Increased risk for wheeze and asthma was seen at
"fairly routine, low doses of exposure to BPA," says Dr. Donohue.
"Like most other scientists studying BPA, we do not see a straightforward
linear dose-response relationship."
At all three time points, more than 90% of the children in
the study had detectable levels of BPA metabolite in their bodies, a finding
that is in line with previous research. This does not mean that they will all
develop asthma, cautions Dr. Donohue. "Just as smoking increases the risk
of lung cancer but not everyone who smokes gets lung cancer, not every child
exposed to BPA will develop asthma."
The biological mechanism behind the BPA-asthma connection is
unclear. The current study found no evidence that exposure to BPA increased the
risk that the immune system would develop more antibodies to common airborne
allergens. "Other possible pathways may include changes to the innate
immune system, but this remains an open question," says Dr. Donohue.

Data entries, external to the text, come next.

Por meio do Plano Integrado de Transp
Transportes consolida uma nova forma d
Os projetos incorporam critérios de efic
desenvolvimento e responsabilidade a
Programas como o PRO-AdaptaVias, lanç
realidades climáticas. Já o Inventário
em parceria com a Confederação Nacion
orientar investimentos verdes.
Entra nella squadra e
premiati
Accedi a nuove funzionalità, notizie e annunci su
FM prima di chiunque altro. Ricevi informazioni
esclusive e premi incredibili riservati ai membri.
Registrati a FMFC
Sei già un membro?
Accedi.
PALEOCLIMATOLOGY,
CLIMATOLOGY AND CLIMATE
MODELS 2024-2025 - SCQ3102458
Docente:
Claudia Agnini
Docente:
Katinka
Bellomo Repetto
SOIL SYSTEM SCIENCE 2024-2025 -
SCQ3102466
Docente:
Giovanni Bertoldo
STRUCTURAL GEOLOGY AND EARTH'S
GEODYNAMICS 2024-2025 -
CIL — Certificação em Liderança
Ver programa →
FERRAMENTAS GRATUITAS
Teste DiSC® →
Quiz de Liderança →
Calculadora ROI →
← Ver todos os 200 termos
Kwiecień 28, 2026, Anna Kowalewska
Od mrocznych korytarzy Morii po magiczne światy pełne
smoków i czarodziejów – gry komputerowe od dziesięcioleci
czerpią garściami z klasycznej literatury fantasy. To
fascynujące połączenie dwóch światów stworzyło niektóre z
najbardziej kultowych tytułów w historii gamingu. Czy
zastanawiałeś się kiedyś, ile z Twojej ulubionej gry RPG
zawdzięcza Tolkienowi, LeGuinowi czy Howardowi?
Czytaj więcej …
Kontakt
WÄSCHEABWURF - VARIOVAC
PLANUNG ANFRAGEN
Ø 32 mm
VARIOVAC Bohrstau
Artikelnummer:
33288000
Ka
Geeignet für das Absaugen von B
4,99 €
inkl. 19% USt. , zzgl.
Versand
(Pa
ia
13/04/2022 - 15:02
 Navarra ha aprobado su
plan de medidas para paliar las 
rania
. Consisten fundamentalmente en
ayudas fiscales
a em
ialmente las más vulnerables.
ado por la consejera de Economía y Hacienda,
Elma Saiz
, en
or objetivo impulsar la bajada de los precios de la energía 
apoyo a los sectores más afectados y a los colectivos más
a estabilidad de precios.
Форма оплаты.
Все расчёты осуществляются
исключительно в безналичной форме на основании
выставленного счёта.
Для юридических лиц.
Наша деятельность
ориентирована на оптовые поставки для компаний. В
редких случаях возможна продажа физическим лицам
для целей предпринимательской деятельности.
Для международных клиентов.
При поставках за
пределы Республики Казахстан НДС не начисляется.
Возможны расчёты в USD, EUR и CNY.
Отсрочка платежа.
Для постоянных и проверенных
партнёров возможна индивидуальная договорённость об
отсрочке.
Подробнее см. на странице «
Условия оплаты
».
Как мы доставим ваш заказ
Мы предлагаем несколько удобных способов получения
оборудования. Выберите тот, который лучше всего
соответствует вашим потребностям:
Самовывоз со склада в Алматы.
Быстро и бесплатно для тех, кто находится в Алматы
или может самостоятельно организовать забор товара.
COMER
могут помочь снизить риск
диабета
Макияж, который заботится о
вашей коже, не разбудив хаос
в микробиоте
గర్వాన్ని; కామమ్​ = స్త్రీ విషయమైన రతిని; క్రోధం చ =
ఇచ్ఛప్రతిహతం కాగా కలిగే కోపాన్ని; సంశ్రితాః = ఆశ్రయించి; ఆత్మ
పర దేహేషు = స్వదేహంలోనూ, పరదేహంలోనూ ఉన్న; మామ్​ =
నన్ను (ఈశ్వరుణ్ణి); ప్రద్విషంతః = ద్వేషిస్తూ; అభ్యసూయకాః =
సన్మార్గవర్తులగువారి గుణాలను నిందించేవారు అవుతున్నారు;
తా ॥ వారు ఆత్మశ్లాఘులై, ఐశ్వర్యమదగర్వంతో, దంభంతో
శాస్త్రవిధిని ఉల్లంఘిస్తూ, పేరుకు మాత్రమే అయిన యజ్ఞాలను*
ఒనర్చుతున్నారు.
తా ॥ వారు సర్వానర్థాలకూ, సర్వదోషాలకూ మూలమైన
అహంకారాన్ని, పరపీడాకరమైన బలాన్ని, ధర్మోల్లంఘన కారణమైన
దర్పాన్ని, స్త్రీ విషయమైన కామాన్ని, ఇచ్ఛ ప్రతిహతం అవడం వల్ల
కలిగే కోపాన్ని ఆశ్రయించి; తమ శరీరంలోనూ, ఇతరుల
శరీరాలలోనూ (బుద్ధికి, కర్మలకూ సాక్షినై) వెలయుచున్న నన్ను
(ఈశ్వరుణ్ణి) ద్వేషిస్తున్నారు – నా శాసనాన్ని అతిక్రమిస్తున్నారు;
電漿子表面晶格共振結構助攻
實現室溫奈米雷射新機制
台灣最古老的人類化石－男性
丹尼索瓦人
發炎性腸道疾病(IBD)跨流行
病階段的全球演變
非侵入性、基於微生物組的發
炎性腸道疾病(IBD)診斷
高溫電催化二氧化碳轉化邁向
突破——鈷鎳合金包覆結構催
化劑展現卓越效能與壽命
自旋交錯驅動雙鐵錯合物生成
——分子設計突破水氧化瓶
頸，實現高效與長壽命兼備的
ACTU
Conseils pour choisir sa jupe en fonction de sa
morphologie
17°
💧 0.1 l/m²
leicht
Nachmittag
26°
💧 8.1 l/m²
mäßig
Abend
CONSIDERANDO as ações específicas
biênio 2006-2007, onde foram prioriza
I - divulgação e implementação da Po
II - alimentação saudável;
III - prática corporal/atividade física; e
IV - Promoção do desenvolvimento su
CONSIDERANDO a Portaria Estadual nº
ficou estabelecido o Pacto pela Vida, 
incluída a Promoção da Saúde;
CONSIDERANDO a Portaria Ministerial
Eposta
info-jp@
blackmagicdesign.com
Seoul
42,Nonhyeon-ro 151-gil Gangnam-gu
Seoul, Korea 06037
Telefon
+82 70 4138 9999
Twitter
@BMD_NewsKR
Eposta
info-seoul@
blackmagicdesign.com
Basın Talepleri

The new study builds on existing evidence linking BPA
exposure to respiratory symptoms, as well as to obesity, impaired glucose tolerance,
and behavioural issues, among a range of health problems. In July, the Food and
Drug Administration banned BPA in baby bottles and sippy cups.
"It is very important to have solid epidemiologic
research like ours to give the regulators the best possible information on
which to base their decisions about the safety of BPA," says senior author
Robin Whyatt, DrPH, professor of Environmental Health Sciences and deputy
director of the Columbia Center for Children's Environmental Health.
To reduce exposure to BPA, the National Institute of
Environmental Health Sciences (NIEHS) recommends avoiding plastic containers
numbers 3 and 7, eating less canned food, and, when possible, choosing glass,
porcelain, or stainless steel containers, especially for hot food and liquids.